How many lines in the material below include the string "Toolbox"? Answer with the number only.

DATASET ENTRIES
——

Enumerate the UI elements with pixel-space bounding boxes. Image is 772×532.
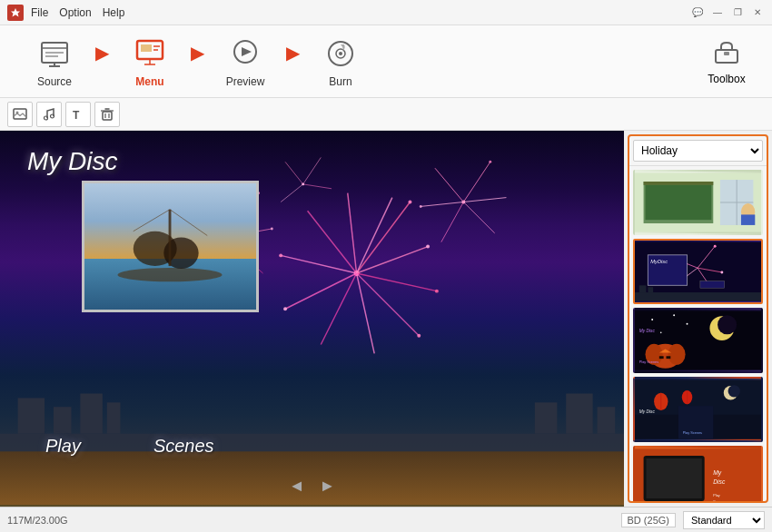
svg-text:Play: Play [713, 494, 720, 498]
video-frame[interactable] [82, 181, 259, 312]
svg-point-18 [339, 52, 342, 55]
svg-rect-7 [141, 44, 152, 52]
nav-arrows: ◄ ► [289, 477, 336, 496]
step-menu[interactable]: Menu [104, 35, 195, 88]
theme-preview-3: My Disc Play Scenes [635, 310, 761, 371]
menu-option[interactable]: Option [59, 6, 91, 19]
preview-area: My Disc [0, 131, 624, 507]
close-button[interactable]: ✕ [750, 5, 765, 20]
right-panel: Holiday Wedding Birthday Travel Hallowee… [628, 134, 768, 503]
step-preview[interactable]: Preview [200, 35, 291, 88]
add-music-button[interactable] [36, 102, 62, 127]
svg-point-72 [302, 182, 304, 185]
add-image-button[interactable] [7, 102, 33, 127]
chat-icon[interactable]: 💬 [690, 5, 705, 20]
scenes-button[interactable]: Scenes [153, 436, 214, 457]
svg-rect-78 [535, 402, 558, 433]
source-icon [36, 35, 73, 72]
svg-point-47 [279, 253, 282, 257]
svg-rect-21 [14, 109, 26, 119]
toolbox[interactable]: Toolbox [690, 37, 763, 85]
subtoolbar: T [0, 98, 772, 131]
minimize-button[interactable]: — [710, 5, 725, 20]
step-burn[interactable]: Burn [295, 35, 386, 88]
burn-icon [322, 35, 359, 72]
status-right: Standard High Quality Best [683, 511, 765, 529]
svg-point-46 [283, 307, 287, 310]
svg-point-57 [271, 227, 273, 230]
play-button[interactable]: Play [45, 436, 81, 457]
restore-button[interactable]: ❐ [730, 5, 745, 20]
svg-point-114 [651, 319, 653, 320]
main-content: My Disc [0, 131, 772, 507]
theme-item-2[interactable]: MyDisc [633, 239, 763, 304]
theme-dropdown[interactable]: Holiday Wedding Birthday Travel Hallowee… [633, 140, 763, 162]
svg-rect-20 [724, 52, 729, 55]
status-disc-type: BD (25G) [621, 513, 676, 527]
theme-item-5[interactable]: My Disc Play Scenes [633, 446, 763, 501]
svg-point-44 [435, 290, 439, 293]
svg-rect-109 [639, 285, 647, 292]
step-source[interactable]: Source [9, 35, 100, 88]
titlebar-left: File Option Help [7, 5, 124, 21]
menu-buttons: Play Scenes [45, 436, 214, 457]
theme-preview-4: My Disc Play Scenes [635, 379, 761, 440]
svg-text:Play  Scenes: Play Scenes [639, 360, 658, 364]
svg-rect-77 [107, 402, 121, 433]
next-arrow[interactable]: ► [320, 477, 336, 496]
svg-point-66 [489, 161, 491, 163]
svg-text:Play  Scenes: Play Scenes [683, 431, 702, 435]
toolbox-label: Toolbox [708, 73, 745, 85]
svg-rect-91 [646, 185, 712, 220]
theme-preview-2: MyDisc [635, 241, 761, 302]
svg-rect-96 [741, 214, 755, 225]
svg-rect-106 [700, 281, 725, 289]
prev-arrow[interactable]: ◄ [289, 477, 305, 496]
svg-line-71 [285, 162, 303, 184]
svg-rect-110 [648, 287, 653, 292]
svg-text:MyDisc: MyDisc [650, 259, 668, 264]
wizard-steps: Source ▶ Menu ▶ [9, 35, 690, 88]
svg-point-117 [660, 332, 662, 334]
svg-point-113 [718, 315, 737, 334]
svg-rect-76 [80, 394, 103, 434]
preview-label: Preview [226, 75, 265, 88]
quality-dropdown[interactable]: Standard High Quality Best [683, 511, 765, 529]
svg-line-60 [463, 162, 490, 202]
svg-point-115 [673, 314, 675, 316]
svg-line-34 [357, 273, 420, 336]
svg-line-37 [285, 273, 357, 309]
svg-point-45 [417, 334, 421, 338]
svg-point-42 [408, 201, 411, 204]
theme-item-4[interactable]: My Disc Play Scenes [633, 377, 763, 442]
source-label: Source [37, 75, 72, 88]
menu-file[interactable]: File [31, 6, 48, 19]
svg-text:T: T [73, 109, 80, 122]
svg-text:Disc: Disc [713, 478, 726, 485]
theme-dropdown-container: Holiday Wedding Birthday Travel Hallowee… [629, 136, 767, 166]
wizard-toolbar: Source ▶ Menu ▶ [0, 25, 772, 98]
svg-point-23 [45, 116, 48, 120]
svg-rect-74 [18, 398, 45, 433]
add-text-button[interactable]: T [65, 102, 91, 127]
delete-button[interactable] [94, 102, 120, 127]
menu-help[interactable]: Help [103, 6, 125, 19]
svg-point-116 [687, 323, 688, 325]
window-controls: 💬 — ❐ ✕ [690, 5, 765, 20]
svg-rect-3 [45, 55, 58, 57]
svg-rect-75 [54, 407, 72, 433]
theme-item-1[interactable] [633, 170, 763, 235]
svg-rect-108 [635, 292, 761, 301]
svg-text:Scenes: Scenes [713, 500, 725, 501]
svg-line-68 [303, 157, 322, 183]
svg-rect-90 [644, 182, 714, 185]
svg-text:My Disc: My Disc [639, 329, 656, 333]
svg-rect-79 [566, 394, 592, 434]
svg-rect-80 [598, 407, 616, 433]
svg-line-69 [303, 184, 332, 189]
svg-point-43 [426, 245, 430, 249]
status-size: 117M/23.00G [7, 515, 614, 526]
svg-line-87 [134, 210, 170, 232]
theme-item-3[interactable]: My Disc Play Scenes [633, 308, 763, 373]
theme-preview-5: My Disc Play Scenes [635, 448, 761, 501]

——

EXERCISE SOLUTION
2